◆ **HOW TO COMPLETE THIS TASK**:
Exercise in exact copying: restate word for word only the lines below from the one containing "設定値が「1」の場合と「3」の場合を比較すると、太くな" through the one containing "Conta corrente: 108999-4", omitting any pictures.

● ● ● ● ●

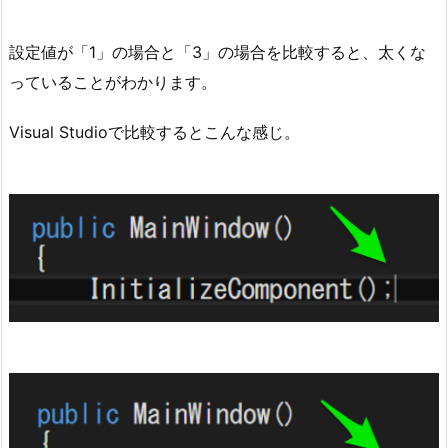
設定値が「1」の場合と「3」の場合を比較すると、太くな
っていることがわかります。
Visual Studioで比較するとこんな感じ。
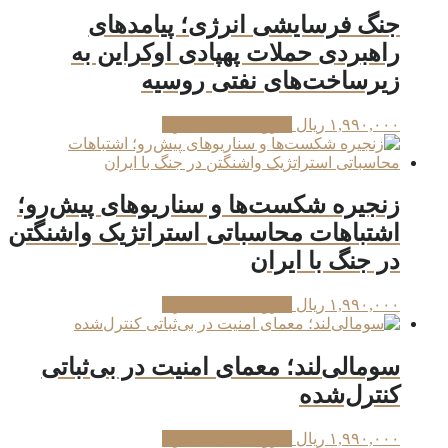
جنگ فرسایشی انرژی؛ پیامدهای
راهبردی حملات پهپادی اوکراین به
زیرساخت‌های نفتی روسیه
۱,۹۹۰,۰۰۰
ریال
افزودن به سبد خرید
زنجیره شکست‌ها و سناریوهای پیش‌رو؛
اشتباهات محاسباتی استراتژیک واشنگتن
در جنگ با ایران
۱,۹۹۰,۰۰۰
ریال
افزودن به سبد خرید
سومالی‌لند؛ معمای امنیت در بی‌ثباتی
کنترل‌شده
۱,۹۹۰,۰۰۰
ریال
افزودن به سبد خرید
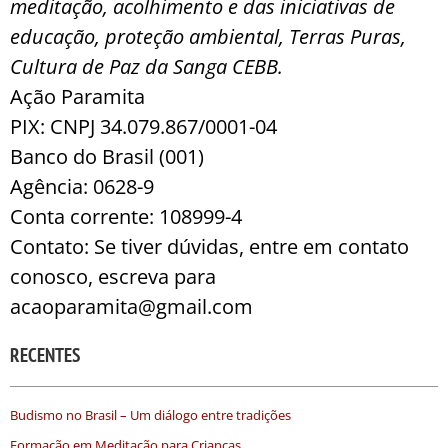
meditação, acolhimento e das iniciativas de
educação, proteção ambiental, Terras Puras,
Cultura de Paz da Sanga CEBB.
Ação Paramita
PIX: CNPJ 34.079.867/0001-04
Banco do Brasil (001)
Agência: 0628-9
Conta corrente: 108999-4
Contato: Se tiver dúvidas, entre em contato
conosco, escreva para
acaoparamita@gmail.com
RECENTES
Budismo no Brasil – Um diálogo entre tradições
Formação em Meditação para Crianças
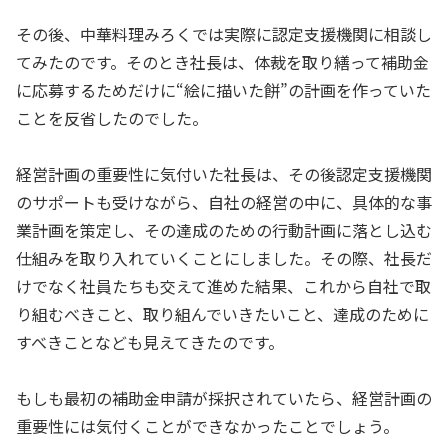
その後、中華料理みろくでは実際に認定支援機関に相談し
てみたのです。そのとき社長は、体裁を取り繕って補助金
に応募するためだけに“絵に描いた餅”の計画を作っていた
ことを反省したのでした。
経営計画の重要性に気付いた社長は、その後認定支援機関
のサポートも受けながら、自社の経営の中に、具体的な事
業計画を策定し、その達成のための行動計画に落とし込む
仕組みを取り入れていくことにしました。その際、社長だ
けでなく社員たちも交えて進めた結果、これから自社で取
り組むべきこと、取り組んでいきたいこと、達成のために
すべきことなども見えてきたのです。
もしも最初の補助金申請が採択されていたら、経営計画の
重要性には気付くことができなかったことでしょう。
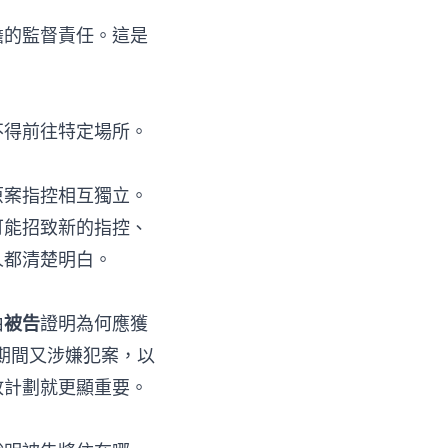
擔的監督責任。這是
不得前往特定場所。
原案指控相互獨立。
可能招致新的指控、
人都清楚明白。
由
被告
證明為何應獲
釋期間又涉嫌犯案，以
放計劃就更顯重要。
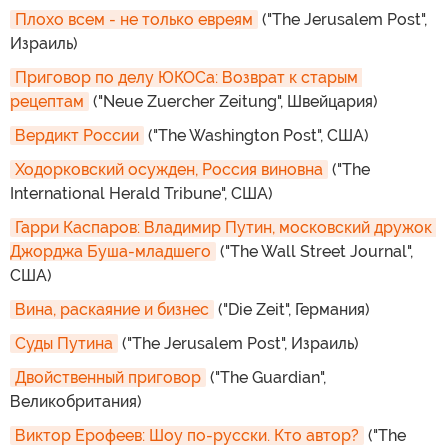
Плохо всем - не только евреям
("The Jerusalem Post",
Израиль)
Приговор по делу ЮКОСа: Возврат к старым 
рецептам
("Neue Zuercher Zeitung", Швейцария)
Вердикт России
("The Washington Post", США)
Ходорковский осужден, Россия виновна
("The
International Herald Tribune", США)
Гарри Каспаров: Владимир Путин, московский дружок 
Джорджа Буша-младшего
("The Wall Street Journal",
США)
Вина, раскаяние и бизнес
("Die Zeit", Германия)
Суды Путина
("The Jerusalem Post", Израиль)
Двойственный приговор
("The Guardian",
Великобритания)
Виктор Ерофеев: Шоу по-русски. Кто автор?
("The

● ● ● ● ●

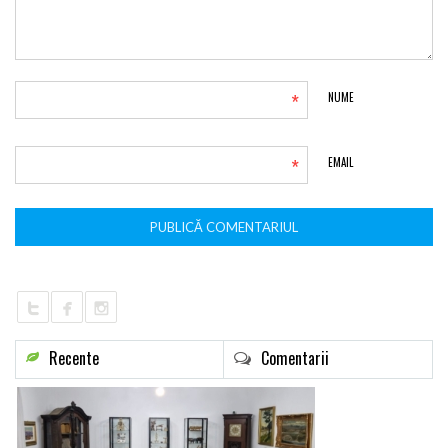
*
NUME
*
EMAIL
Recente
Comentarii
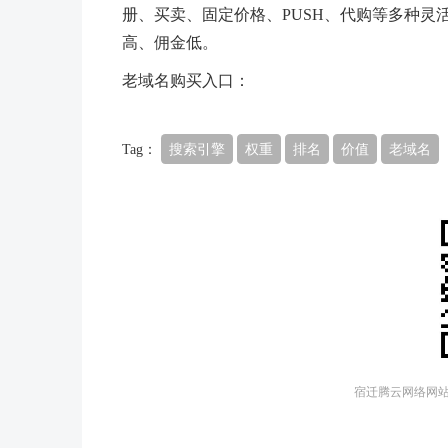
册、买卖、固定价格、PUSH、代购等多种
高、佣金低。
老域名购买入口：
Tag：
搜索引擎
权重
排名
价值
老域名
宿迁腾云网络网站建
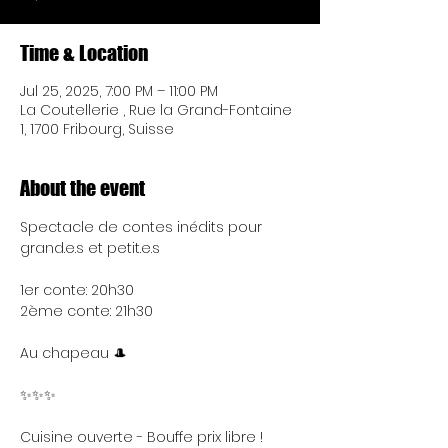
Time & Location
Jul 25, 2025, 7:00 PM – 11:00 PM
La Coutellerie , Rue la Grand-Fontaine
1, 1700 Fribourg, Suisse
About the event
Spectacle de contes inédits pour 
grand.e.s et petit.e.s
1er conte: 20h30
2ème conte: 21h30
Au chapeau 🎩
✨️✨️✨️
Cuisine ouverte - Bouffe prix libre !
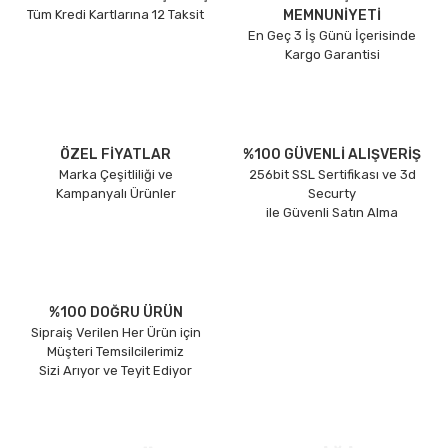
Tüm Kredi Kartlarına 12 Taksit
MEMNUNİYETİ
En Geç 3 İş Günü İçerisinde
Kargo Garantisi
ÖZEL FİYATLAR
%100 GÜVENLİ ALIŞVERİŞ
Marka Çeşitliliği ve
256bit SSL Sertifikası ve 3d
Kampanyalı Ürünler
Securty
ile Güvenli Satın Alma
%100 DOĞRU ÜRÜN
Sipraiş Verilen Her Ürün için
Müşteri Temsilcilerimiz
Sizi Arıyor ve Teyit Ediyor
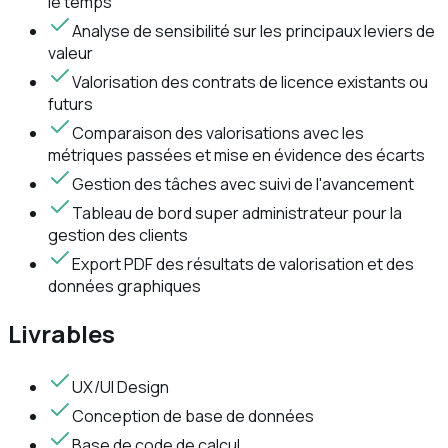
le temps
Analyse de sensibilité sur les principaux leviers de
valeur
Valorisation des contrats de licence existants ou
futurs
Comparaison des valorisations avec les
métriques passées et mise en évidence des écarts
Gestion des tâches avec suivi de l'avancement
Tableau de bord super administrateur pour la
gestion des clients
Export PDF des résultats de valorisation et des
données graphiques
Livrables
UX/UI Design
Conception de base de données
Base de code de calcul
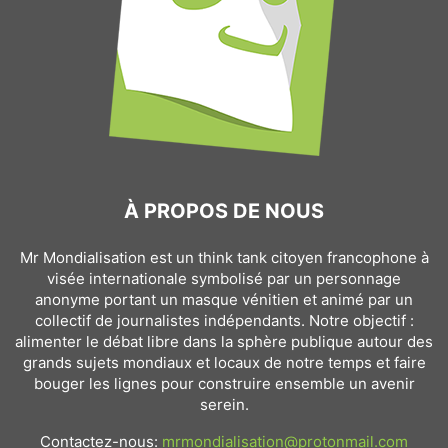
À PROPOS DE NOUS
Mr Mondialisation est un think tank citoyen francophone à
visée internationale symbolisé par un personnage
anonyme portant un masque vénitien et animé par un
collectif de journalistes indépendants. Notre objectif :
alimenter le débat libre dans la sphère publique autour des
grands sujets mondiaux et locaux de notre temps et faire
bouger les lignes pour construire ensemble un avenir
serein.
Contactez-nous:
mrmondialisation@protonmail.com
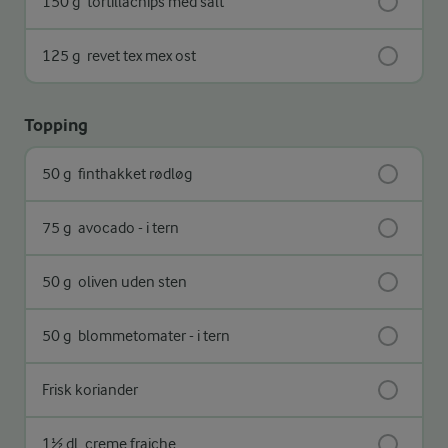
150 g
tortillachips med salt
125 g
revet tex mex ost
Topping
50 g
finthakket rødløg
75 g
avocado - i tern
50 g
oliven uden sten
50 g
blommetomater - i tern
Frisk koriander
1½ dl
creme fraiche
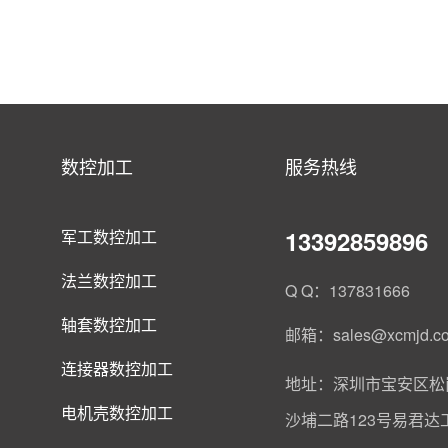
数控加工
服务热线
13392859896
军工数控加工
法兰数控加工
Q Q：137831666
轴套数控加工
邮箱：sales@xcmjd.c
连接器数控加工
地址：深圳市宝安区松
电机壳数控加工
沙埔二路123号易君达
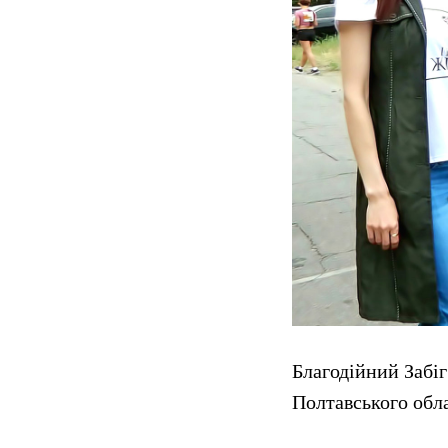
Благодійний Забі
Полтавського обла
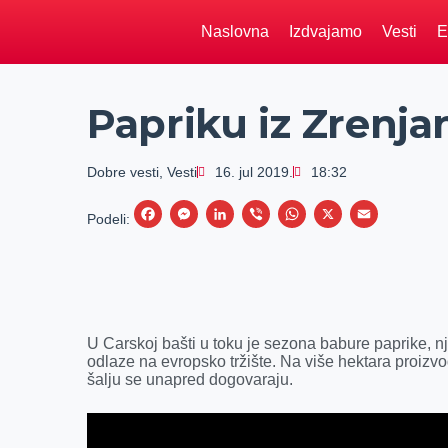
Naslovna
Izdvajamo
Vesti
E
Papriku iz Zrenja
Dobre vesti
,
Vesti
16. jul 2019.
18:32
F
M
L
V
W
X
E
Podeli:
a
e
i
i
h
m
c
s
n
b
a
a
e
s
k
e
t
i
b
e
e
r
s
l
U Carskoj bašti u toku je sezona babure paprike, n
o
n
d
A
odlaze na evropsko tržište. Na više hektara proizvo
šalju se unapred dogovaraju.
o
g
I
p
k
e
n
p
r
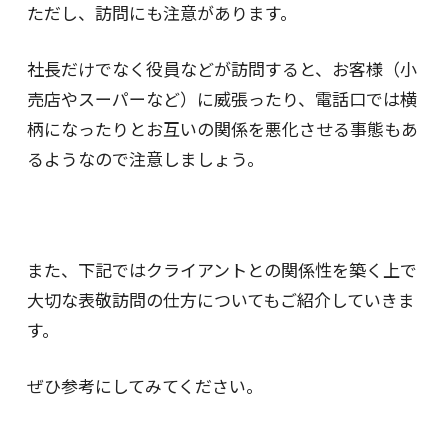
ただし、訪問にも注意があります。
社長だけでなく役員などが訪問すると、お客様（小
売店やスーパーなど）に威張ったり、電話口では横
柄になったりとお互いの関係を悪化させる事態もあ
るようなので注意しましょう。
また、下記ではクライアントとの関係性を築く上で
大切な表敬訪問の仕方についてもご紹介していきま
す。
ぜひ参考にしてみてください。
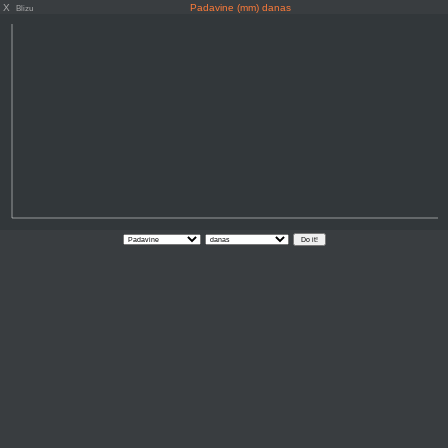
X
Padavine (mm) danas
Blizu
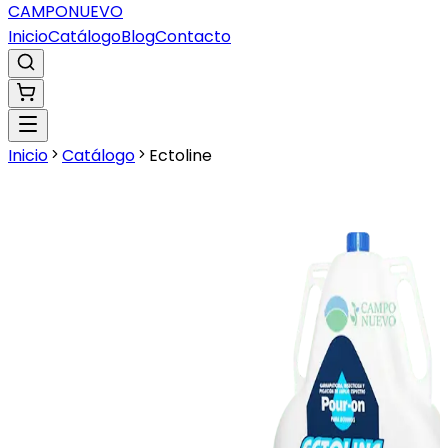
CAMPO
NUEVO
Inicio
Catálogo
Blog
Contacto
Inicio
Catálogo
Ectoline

● ● ● ● ●

◆ **SOLUTION**:
設定値が「1」の場合と「3」の場合を比較すると、太くな
っていることがわかります。
Visual Studioで比較するとこんな感じ。
جنگ فرسایشی انرژی؛ پیامدهای
راهبردی حملات پهپادی اوکراین به
زیرساخت‌های نفتی روسیه
۱,۹۹۰,۰۰۰
ریال
افزودن به سبد خرید
زنجیره شکست‌ها و سناریوهای پیش‌رو؛
اشتباهات محاسباتی استراتژیک واشنگتن
در جنگ با ایران
۱,۹۹۰,۰۰۰
ریال
افزودن به سبد خرید
سومالی‌لند؛ معمای امنیت در بی‌ثباتی
کنترل‌شده
۱,۹۹۰,۰۰۰
ریال
افزودن به سبد خرید
meditação, acolhimento e das iniciativas de
educação, proteção ambiental, Terras Puras,
Cultura de Paz da Sanga CEBB.
Ação Paramita
PIX: CNPJ 34.079.867/0001-04
Banco do Brasil (001)
Agência: 0628-9
Conta corrente: 108999-4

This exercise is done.